Saturday 5 February 2011

Low Pressure

The Fates, or possibly The Controllers, have seen fit to decree that I should devote a good proportion of my precious life to commuting by train to and from central London.  In addition to this, as an inveterate non car-owner, my frequent trips to the North and holiday journeys elsewhere in England are also, invariably, undertaken by rail. 
 
Delays, cancellations, fare rises, and misinformation apart, it has its upside.  The train takes the strain, to quote the old Inter-City advertisement, and as the over-familiar scenery flashes or crawls by, I’m usually deep in a book, troubled only by those fellow passengers who feel impelled to share their telephone conversations and/or musical preferences with everyone within earshot.  As well as a book I often have a TLS or LRB in my bag, ansd usually a notebook to capture fleeting inspirations and overheard conversations lest they are lost forever.

Going at it mornings and evenings, the average novel is usually completed within a week or so.
 
(‘Average’ does not include the big three-decker beasts of Trollope, Dickens, and their whiskery ilk.  It’s entirely possible to pass slowly and seamlessly from one season to the next in their, usually pleasant, company before the finally drawing in to the great dénouements of marriages and bequests and revealed truths.)
  
The size and weight of much non-fiction is reason enough to keep  it to the home.  Then too, there’s a certain gaucheness in being seen in public with books about the Nazis or the Third Battle of Ypres or the Age of Sail, or whatever.  People might get the wrong idea. Or the right one.  And biographies, letters and essays always seem most cosily suited to being read late at night, propped up in bed, with just a lamp on and only the occasional wail of an urban siren to disturb.

I’ve never been a true railway enthusiast, though I did have a Great Western themed Hornby layout for a few years.  And I have never been a train spotter.  (Why are there always so many of them at Doncaster of all places?)  I must’ve passed through York on a hundred occasions without, yet, taking the time to venture across to the National Railway Museum, though that might change in the near future.  But what with spending so much of my time on the permanent way, and being of an enquiring mind, and having used pretty much all of the major British railway stations at one time or another, I haven’t been able to help but be vaguely interested in how the network developed into its current state.  

Why, for instance are all of the main London termini situated in a circle about the city centre?  Why, other than the Thameslink route, aren’t there any other lines through the capital?  Why is it so difficult to travel across the country?  Why is it so bloody expensive?  My season ticket now amounts to some 10% of my gross salary.

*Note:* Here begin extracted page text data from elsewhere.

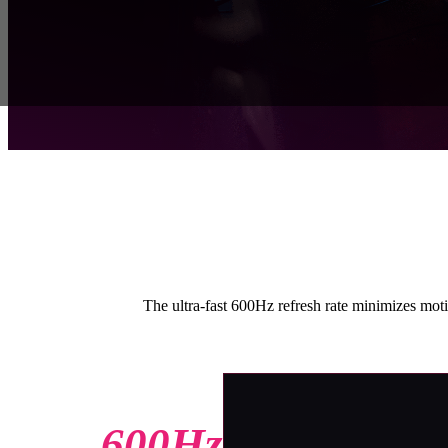
The ultra-fast 600Hz refresh rate minimizes motio
600Hz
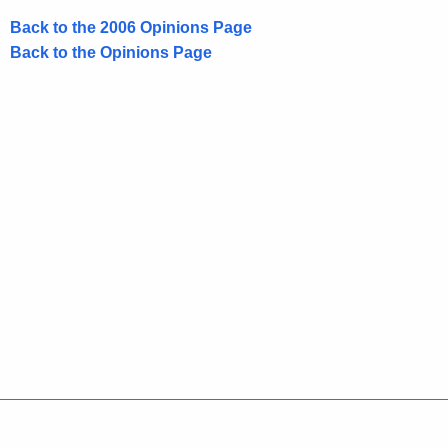
Back to the 2006 Opinions Page
Back to the Opinions Page
Policies
Accessibility
About CT
Directories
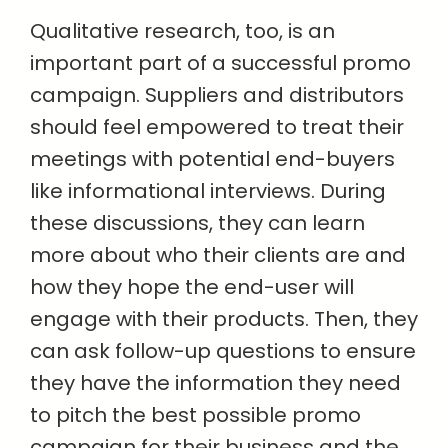
Qualitative research, too, is an
important part of a successful promo
campaign. Suppliers and distributors
should feel empowered to treat their
meetings with potential end-buyers
like informational interviews. During
these discussions, they can learn
more about who their clients are and
how they hope the end-user will
engage with their products. Then, they
can ask follow-up questions to ensure
they have the information they need
to pitch the best possible promo
campaign for their business and the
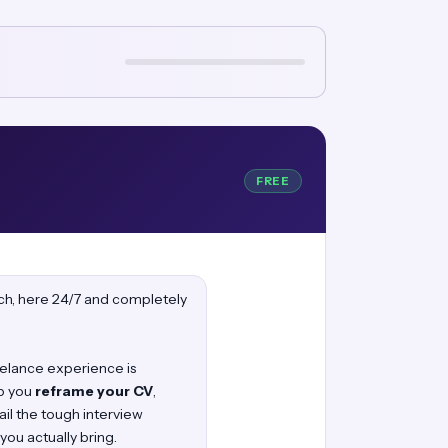
FREE
oach, here 24/7 and completely
reelance experience is
lp you
reframe your CV
,
ail the tough interview
you actually bring.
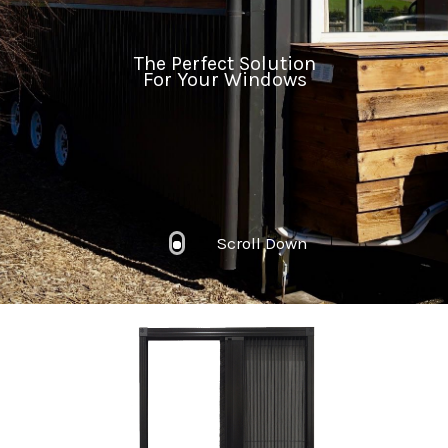
The Perfect Solution
For Your Windows
Scroll Down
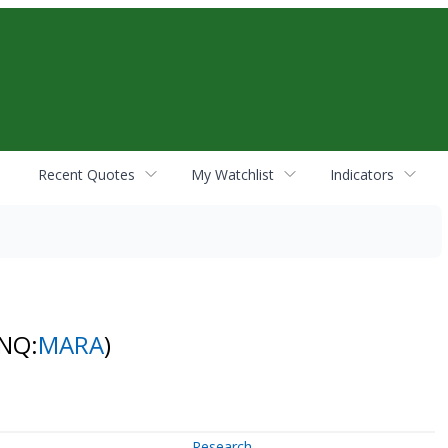
Recent Quotes
My Watchlist
Indicators
(NQ:
MARA
)
Research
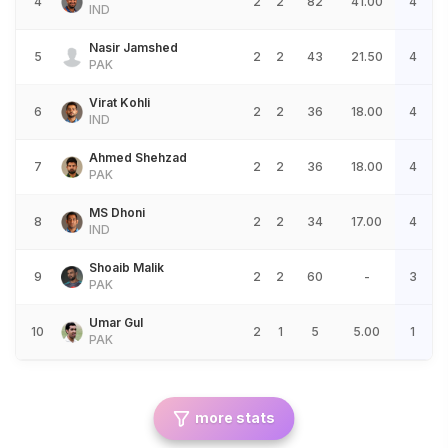
4
2
2
82
41.00
4
IND
Nasir Jamshed
5
2
2
43
21.50
4
PAK
Virat Kohli
6
2
2
36
18.00
4
IND
Ahmed Shehzad
7
2
2
36
18.00
4
PAK
MS Dhoni
8
2
2
34
17.00
4
IND
Shoaib Malik
9
2
2
60
-
3
PAK
Umar Gul
10
2
1
5
5.00
1
PAK
more stats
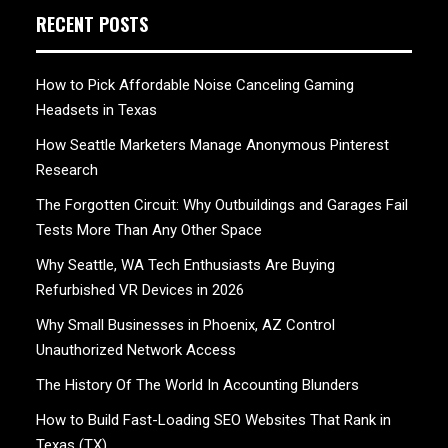
RECENT POSTS
How to Pick Affordable Noise Canceling Gaming
Headsets in Texas
How Seattle Marketers Manage Anonymous Pinterest
Research
The Forgotten Circuit: Why Outbuildings and Garages Fail
Tests More Than Any Other Space
Why Seattle, WA Tech Enthusiasts Are Buying
Refurbished VR Devices in 2026
Why Small Businesses in Phoenix, AZ Control
Unauthorized Network Access
The History Of The World In Accounting Blunders
How to Build Fast-Loading SEO Websites That Rank in
Texas (TX)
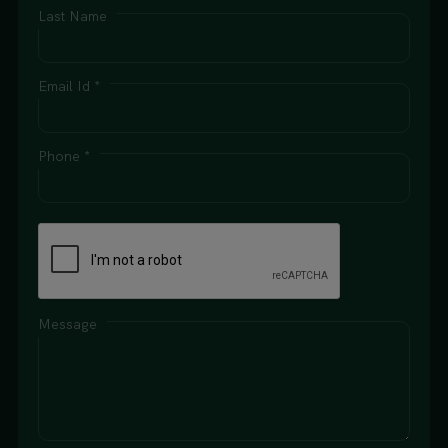
Last Name
Email Id *
Phone *
Message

Fire and Steam: A New History of the Railways in Britain by Christian Wolmar, which I received as a Christmas present, and pretty much read from cover to cover in a single snowbound tea-fuelled sitting, answered all of these questions.  What they teach now in school I have no idea, but in my younger days it was impossible to avoid learning all about the Stockton-Darlington and the Rainhill Trials.  From my Hornby era I was familiar enough with the Big Four and hungover afternoons in front of cable television had acquainted me with just about every significant civil engineering project of the nineteenth century.  But the visions and the commercial schemings and shenanigans of the great period of Railway Mania had always remained somewhat hazy to me until now so I’m grateful to Wolmar for introducing me to the life and career of the superbly Balzacian George Hudson and the vainglorious tale of the Grand Central.  The sad tale of the past sixty or so years is worth reading too, from Nationalisation through Beeching to Privatisation to the present pretty pass throughout which period expenditure upon roads has invariably been portrayed as an "investment" while spending on rail amounted to (dread word) "subsidy".

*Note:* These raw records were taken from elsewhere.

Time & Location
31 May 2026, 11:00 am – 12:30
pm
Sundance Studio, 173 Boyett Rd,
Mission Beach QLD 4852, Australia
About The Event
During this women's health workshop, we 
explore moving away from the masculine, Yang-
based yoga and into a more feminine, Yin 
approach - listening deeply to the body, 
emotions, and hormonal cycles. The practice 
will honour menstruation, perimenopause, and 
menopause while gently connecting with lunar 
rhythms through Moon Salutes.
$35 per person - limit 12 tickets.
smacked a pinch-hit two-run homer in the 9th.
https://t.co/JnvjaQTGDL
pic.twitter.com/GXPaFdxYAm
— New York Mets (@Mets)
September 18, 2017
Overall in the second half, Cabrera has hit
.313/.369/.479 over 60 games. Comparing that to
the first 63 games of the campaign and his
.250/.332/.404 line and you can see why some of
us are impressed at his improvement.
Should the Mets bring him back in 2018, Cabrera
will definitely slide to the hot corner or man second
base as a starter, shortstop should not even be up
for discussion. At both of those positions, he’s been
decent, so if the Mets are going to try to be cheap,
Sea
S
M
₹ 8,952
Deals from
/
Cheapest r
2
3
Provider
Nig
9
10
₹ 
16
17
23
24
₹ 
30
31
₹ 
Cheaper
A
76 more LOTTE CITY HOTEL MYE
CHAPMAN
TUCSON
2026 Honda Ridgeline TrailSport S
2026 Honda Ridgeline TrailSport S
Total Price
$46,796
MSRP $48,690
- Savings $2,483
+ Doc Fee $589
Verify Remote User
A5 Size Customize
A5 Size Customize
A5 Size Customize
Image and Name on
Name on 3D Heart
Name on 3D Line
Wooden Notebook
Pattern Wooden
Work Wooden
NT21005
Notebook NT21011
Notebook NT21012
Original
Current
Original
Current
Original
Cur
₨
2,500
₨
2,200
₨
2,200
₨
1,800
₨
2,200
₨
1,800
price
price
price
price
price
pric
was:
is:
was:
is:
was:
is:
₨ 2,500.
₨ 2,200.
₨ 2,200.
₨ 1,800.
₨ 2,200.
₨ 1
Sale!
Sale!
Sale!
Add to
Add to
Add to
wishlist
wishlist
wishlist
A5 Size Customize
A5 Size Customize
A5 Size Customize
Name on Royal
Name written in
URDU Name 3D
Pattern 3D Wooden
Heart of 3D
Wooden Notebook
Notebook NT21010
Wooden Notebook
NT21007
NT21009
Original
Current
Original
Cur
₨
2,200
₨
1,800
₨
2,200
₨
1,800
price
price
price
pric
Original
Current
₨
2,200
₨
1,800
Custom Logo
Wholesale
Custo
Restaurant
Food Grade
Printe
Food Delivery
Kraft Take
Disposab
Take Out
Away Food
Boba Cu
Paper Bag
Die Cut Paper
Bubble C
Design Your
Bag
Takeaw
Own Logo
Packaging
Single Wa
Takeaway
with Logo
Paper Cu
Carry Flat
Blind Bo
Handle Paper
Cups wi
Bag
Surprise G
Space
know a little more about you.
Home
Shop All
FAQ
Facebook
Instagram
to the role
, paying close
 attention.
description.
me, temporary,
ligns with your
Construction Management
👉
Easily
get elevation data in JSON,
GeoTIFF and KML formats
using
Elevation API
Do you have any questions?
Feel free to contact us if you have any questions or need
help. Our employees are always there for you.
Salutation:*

Venturing precariously out into the ice and snow over the yuletide period, I undertook a tour around the bookshelves of a few charity shops in the course of which I picked up a copy of The Necropolis Railway by Andrew Martin. I’d been aware of this book for a while and it had piqued my interest, though not so much so as to buy it new.  Based upon one of the odder manifestations of railway-mania, the London Necropolis Railway  , this is a superb rendering of early Edwardian London and of the sounds, sights, smells and arcanery of that vanished world of steam.  It’s just a shame that ‘murder mystery’ plot doesn’t match up to the atmosphere. 
 
Frankly my dear, I didn’t give a toss who dunnit.